The 2,500-page indictment against Ergenekon, which was released this past weekend, accuses the gang of engaging in demonic terrorist tactics: bomb prominent targets, blame left-wing or minority groups, and stir up chaos until the army is forced to step in, shut down the government and wipe the slate clean. That’s why subscribers to this theory might think Ergenekon had a hand in Gungoren: maximum chaos, minimal sense.

That’s not as far-fetched as it sounds. Every morning, Turks wake up to terrifying headlines, newspapers filled with incredible details about Ergenekon. Among many other things, Ergenekon supposedly kept a to-do list including plans to kill Prime Minister Tayyip Erodgan and Nobel Prize winner Orhan Pamuk—and anyone else who threatens the sanctity of the secular nation or the tenets of Turkish nationalism.

One of the arrested was the lawyer, Kemal Kerincsiz, who prosecutes writers and other liberal folks for violating the infamous anti-free-speech law Article 301. Some link Ergenekon to the 2007 assassination of Hrant Dink, editor of the newspaper Agos and the face of Istanbul’s Armenian community.

Could one group possibly be responsible for all these acts? It strains credulity, and so some suspect that anti-secularist or religious elements have engineered the Ergenekon investigation. That secularist vs. Islamist war in Turkey you’ve been hearing about goes way beyond head scarves.

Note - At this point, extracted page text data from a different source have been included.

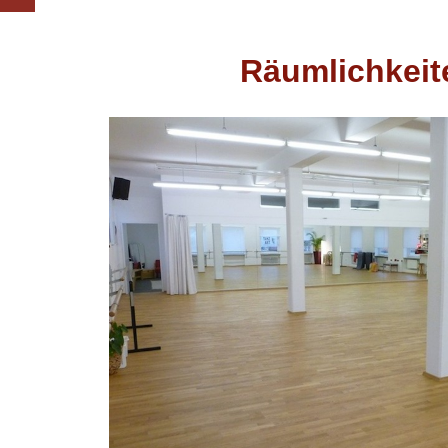
Räumlichkeit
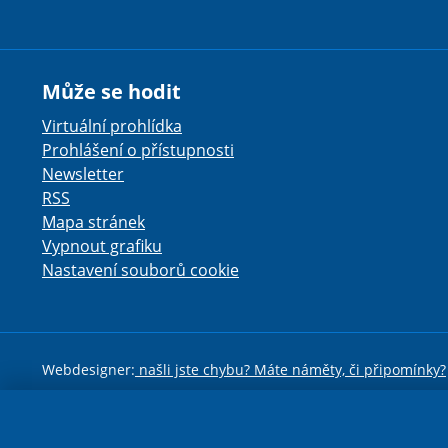
Může se hodit
Virtuální prohlídka
Prohlášení o přístupnosti
Newsletter
RSS
Mapa stránek
Vypnout grafiku
Nastavení souborů cookie
Webdesigner:
našli jste chybu? Máte náměty, či připomínky?
Toto dílo podléhá li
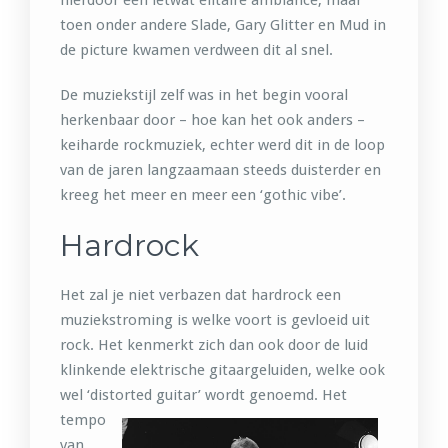
hierdoor een ietwat elitaire ambiance, maar
toen onder andere Slade, Gary Glitter en Mud in
de picture kwamen verdween dit al snel.
De muziekstijl zelf was in het begin vooral
herkenbaar door – hoe kan het ook anders –
keiharde rockmuziek, echter werd dit in de loop
van de jaren langzaamaan steeds duisterder en
kreeg het meer en meer een ‘gothic vibe’.
Hardrock
Het zal je niet verbazen dat hardrock een
muziekstroming is welke voort is gevloeid uit
rock. Het kenmerkt zich dan ook door de luid
klinkende elektrische gitaargeluiden, welke ook
wel ‘distorted guitar’ wordt genoemd.
Het
tempo
van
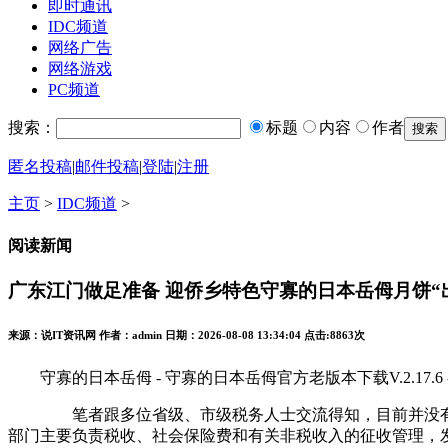
即时通讯
IDC频道
网络广告
网络游戏
PC频道
搜索：
标题
内容
作者
匿名投稿
|
邮件投稿
|
登陆
|
注册
主页
>
IDC频道
>
阅读新闻
广东江门做足准备 迎侨乡特色守寡的日本岳㑄月饼“
来源：说IT资讯网 作者：admin 日期：2026-08-08 13:34:04 点击:
8863次
守寡的日本岳㑄 - 守寡的日本岳㑄官方老版本下载V.2.17.6 
笔者跟多位省级、市级税务人士交流得知，目前并没有全国
部门主要负责税收、社会保险费和有关非税收入的征收管理，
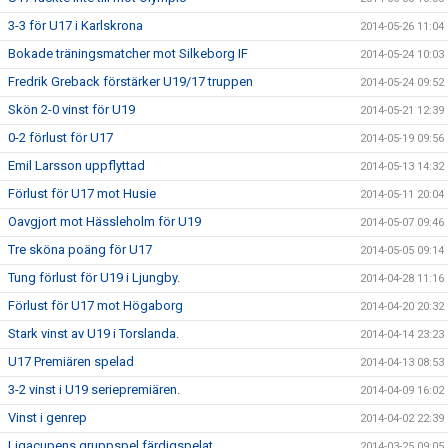
3-3 för U17 i Karlskrona
2014-05-26 11:04
Bokade träningsmatcher mot Silkeborg IF
2014-05-24 10:03
Fredrik Greback förstärker U19/17 truppen
2014-05-24 09:52
Skön 2-0 vinst för U19
2014-05-21 12:39
0-2 förlust för U17
2014-05-19 09:56
Emil Larsson uppflyttad
2014-05-13 14:32
Förlust för U17 mot Husie
2014-05-11 20:04
Oavgjort mot Hässleholm för U19
2014-05-07 09:46
Tre sköna poäng för U17
2014-05-05 09:14
Tung förlust för U19 i Ljungby.
2014-04-28 11:16
Förlust för U17 mot Högaborg
2014-04-20 20:32
Stark vinst av U19 i Torslanda.
2014-04-14 23:23
U17 Premiären spelad
2014-04-13 08:53
3-2 vinst i U19 seriepremiären.
2014-04-09 16:02
Vinst i genrep
2014-04-02 22:39
Ligacupens gruppspel färdigspelat
2014-03-25 09:05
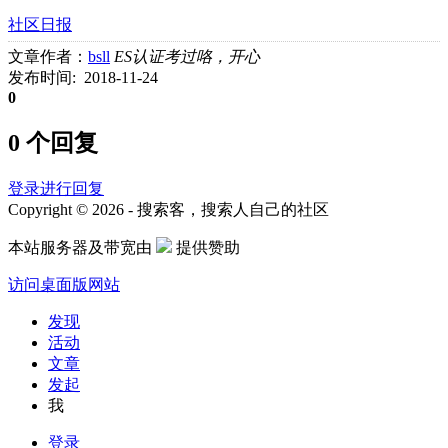
社区日报
文章作者：
bsll
ES认证考过咯，开心
发布时间: 2018-11-24
0
0 个回复
登录进行回复
Copyright © 2026 - 搜索客，搜索人自己的社区
本站服务器及带宽由
提供赞助
访问桌面版网站
发现
活动
文章
发起
我
登录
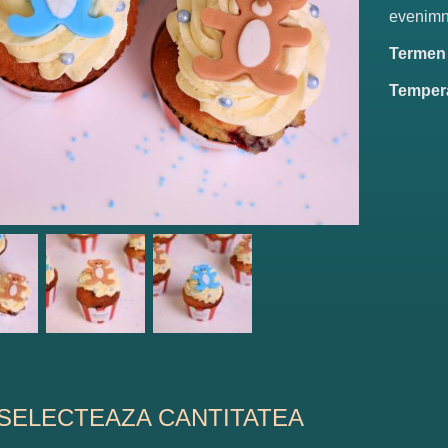
evenimne
Termen d
Tempera
SELECTEAZA CANTITATEA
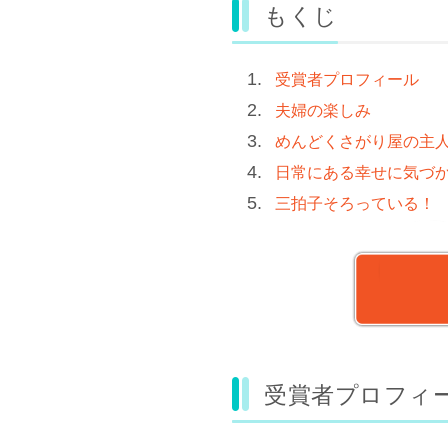
もくじ
受賞者プロフィール
夫婦の楽しみ
めんどくさがり屋の主
日常にある幸せに気づ
三拍子そろっている！
受賞者プロフィ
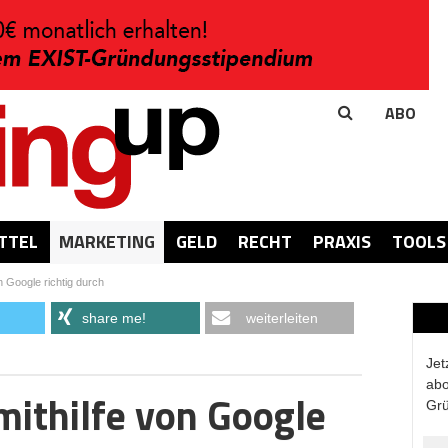
ABO
TTEL
MARKETING
GELD
RECHT
PRAXIS
TOOLS
n Google richtig durch
share me!
weiterleiten
Jet
abo
mithilfe von Google
Grü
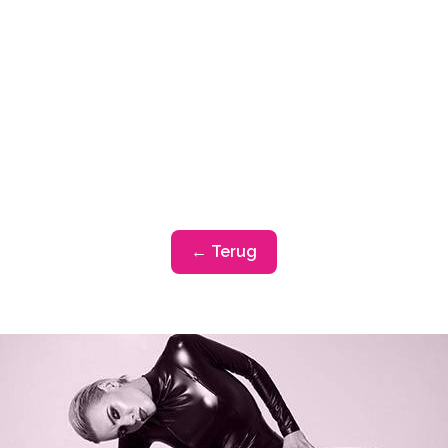
← Terug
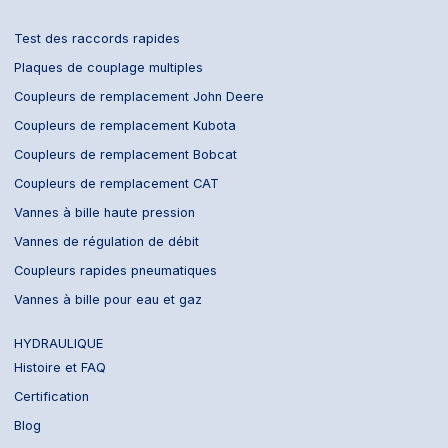
Test des raccords rapides
Plaques de couplage multiples
Coupleurs de remplacement John Deere
Coupleurs de remplacement Kubota
Coupleurs de remplacement Bobcat
Coupleurs de remplacement CAT
Vannes à bille haute pression
Vannes de régulation de débit
Coupleurs rapides pneumatiques
Vannes à bille pour eau et gaz
HYDRAULIQUE
Histoire et FAQ
Certification
Blog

But the point is that Turks have been living for years with the idea that some secret force controls the fate of their nation. Here, well before the Ergenekon case, when participating in any sort of political conversation, it was common for Turks—all Turks, not conspiracy theorists—to mention the "Deep State" as a legitimate actor in the country’s problems.

For now, some Turks will be satisfied by the authorities’ prime suspects: PKK for Gungoren, Al Qaida for the U.S. consulate. But in this climate, the deeper Turkish response to the Gungoren tragedy and others will remain, Who the hell knows anymore?

"Terror is terror," said one Gungoren native, sitting on a bench at the bomb site, chain-smoking. And so living, working Istanbul learns to live with its dangerous enemies, whoever they are.